Sena vivia no Brasil desde 2013, quando teria fugido dos EUA após matar a esposa. Por aqui ele se casou com uma brasileira. Ele vivia com ela e os dois filhos que teve com a esposa norte-americana, um de 15 e outro de 17 anos. Durante a semana, os jovens retornaram aos EUA, onde passarão a viver com a avó.

Implicações da morte

A morte do norte-americano, ainda que tenha sido suicídio é tratada como um caso bastante delicado, já que envolve questões diplomáticas e o preso estava em poder do Estado brasileiro. A Polícia Civil já investiga as circunstâncias da morte e um procedimento interno será instaurado no presídio para apurar o fato de forma administrativa.

O caso

Grebinger foi preso na tarde de terça-feira, 18, em Pouso Alegre, em uma operação com desdobramento internacional, que uniu a Polícia Federal e Militar. Trata-se de um cidadão dos EUA, listado entre os mais procurados do mundo pela Interpol na chamada 'lista vermelha' - (Difusão Vermelha), dedicada a crimes graves como tráfico intenacional e assassinatos. Ele é acusado de ter matado a esposa, nos EUA, em 2013.

O foragido foi preso no Cidade Vergani, onde residia com sua esposa brasileira. A polícia chegou até ele por conta de um procedimento padrão. Em 31 de janeiro, ele deu entrada na Polícia Civil de Pouso Alegre por ter agredido a mulher. Por se tratar de um estrangeiro, o delegado Renato Gavião decidiu comunicar a Polícia Federal, em Varginha. A informação foi então repassada à superintendêcia da PF, em Belo Horizonte. Os pontos se juntaram.

Autorização do STF

Para que a prisão pudesse ocorrer, as autoridades brasileiras precisaram de uma autorização do Supremo Tribunal Federal (STF), que emitiu o mandado para fins de extradição. Depois de preso, o foragido passaria pelo exame de corpo de delito e seguiria para o presídio de Pouso Alegre, onde fica à disposição das autoridades.

O que diz o FBI

De acordo com o Departamento Federal de Investigação dos Estados Unidos, o FBI, há uma longa lista de evidências que apontam para o homem de 48 anos como o assassino de sua esposa. As autoridades acreditam que ele também tenha ocultado o corpo, que jamais foi encontrado.

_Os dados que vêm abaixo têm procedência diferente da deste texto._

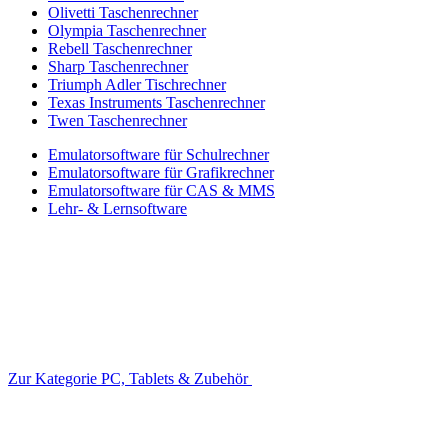
Olivetti Taschenrechner
Olympia Taschenrechner
Rebell Taschenrechner
Sharp Taschenrechner
Triumph Adler Tischrechner
Texas Instruments Taschenrechner
Twen Taschenrechner
Emulatorsoftware für Schulrechner
Emulatorsoftware für Grafikrechner
Emulatorsoftware für CAS & MMS
Lehr- & Lernsoftware
Zur Kategorie PC, Tablets & Zubehör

Além do homicídio, ele teria um histórico de abusos contra a mulher, que havia, inclusive, obtido medidas protetivas contra ele na justiça americana.

Ele teria desembarcado em São Paulo (SP) duas semanas após o crime. As declarações que deu ao entrar no país seriam falsas. Ele disse às autoridades brasileiras que fora um agente do contraterrorismo nos EUA e que seria vítima de perseguição política. Ele, então, se casou com uma brasileira e obteve a permissão para residir no país.

A íntegra da nota da Secretaria de Segurança Pública de Minas:

A Secretaria de Estado de Justiça e Segurança Pública de Minas Gerais, por meio do Departamento Penitenciário (Depen MG), informa que na manhã desta sexta-feira (21/2), por volta das 8h30, durante a entrega do café da manhã aos detentos que cumprem pena no Presídio de Pouso Alegre, foi constatado o óbito do preso Sean Karl Grebinger, 48 anos.

O interno foi encontrado sem os sinais vitais, com uma “tereza” – corda feita de pedaços de tecido – amarrada ao pescoço nas grades da cela. Imediatamente, os policiais penais foram acionados e constataram o óbito do interno. Grebinger não dividia cela com outros presos. No espaço foram encontradas três cartas destinadas aos familiares.

A perícia da Polícia Civil foi acionada para investigar as circunstâncias da morte e o presídio, por sua vez, irá instaurar um procedimento interno para apurar administrativamente o fato.